Given entries
^^^^

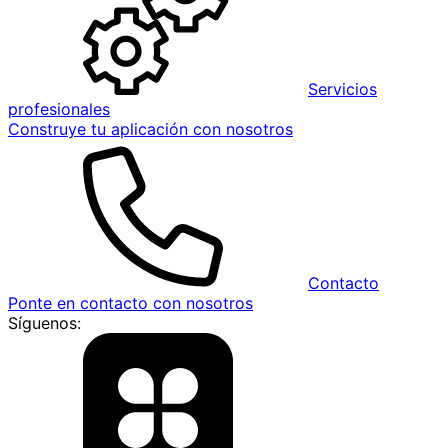
Servicios
profesionales
Construye tu aplicación con nosotros
Contacto
Ponte en contacto con nosotros
Síguenos:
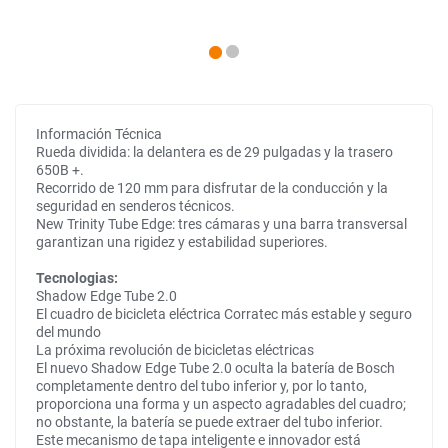
Información Técnica
Rueda dividida: la delantera es de 29 pulgadas y la trasero
650B +.
Recorrido de 120 mm para disfrutar de la conducción y la
seguridad en senderos técnicos.
New Trinity Tube Edge: tres cámaras y una barra transversal
garantizan una rigidez y estabilidad superiores.
Tecnologias:
Shadow Edge Tube 2.0
El cuadro de bicicleta eléctrica Corratec más estable y seguro
del mundo
La próxima revolución de bicicletas eléctricas
El nuevo Shadow Edge Tube 2.0 oculta la batería de Bosch
completamente dentro del tubo inferior y, por lo tanto,
proporciona una forma y un aspecto agradables del cuadro;
no obstante, la batería se puede extraer del tubo inferior.
Este mecanismo de tapa inteligente e innovador está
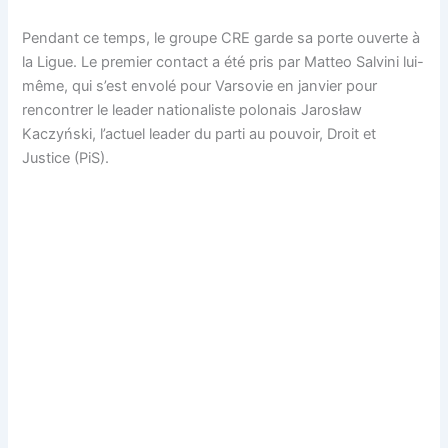
Pendant ce temps, le groupe CRE garde sa porte ouverte à
la Ligue. Le premier contact a été pris par Matteo Salvini lui-
même, qui s’est envolé pour Varsovie en janvier pour
rencontrer le leader nationaliste polonais Jarosław
Kaczyński, l’actuel leader du parti au pouvoir, Droit et
Justice (PiS).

^^^^

What is being asked
Pictures aside, set down the lines from the one containing "Ponte en contacto con nosotros" through the end of the records above, exactly and only those.

The answer
Ponte en contacto con nosotros
Síguenos:
Información Técnica
Rueda dividida: la delantera es de 29 pulgadas y la trasero
650B +.
Recorrido de 120 mm para disfrutar de la conducción y la
seguridad en senderos técnicos.
New Trinity Tube Edge: tres cámaras y una barra transversal
garantizan una rigidez y estabilidad superiores.
Tecnologias:
Shadow Edge Tube 2.0
El cuadro de bicicleta eléctrica Corratec más estable y seguro
del mundo
La próxima revolución de bicicletas eléctricas
El nuevo Shadow Edge Tube 2.0 oculta la batería de Bosch
completamente dentro del tubo inferior y, por lo tanto,
proporciona una forma y un aspecto agradables del cuadro;
no obstante, la batería se puede extraer del tubo inferior.
Este mecanismo de tapa inteligente e innovador está
Pendant ce temps, le groupe CRE garde sa porte ouverte à
la Ligue. Le premier contact a été pris par Matteo Salvini lui-
même, qui s’est envolé pour Varsovie en janvier pour
rencontrer le leader nationaliste polonais Jarosław
Kaczyński, l’actuel leader du parti au pouvoir, Droit et
Justice (PiS).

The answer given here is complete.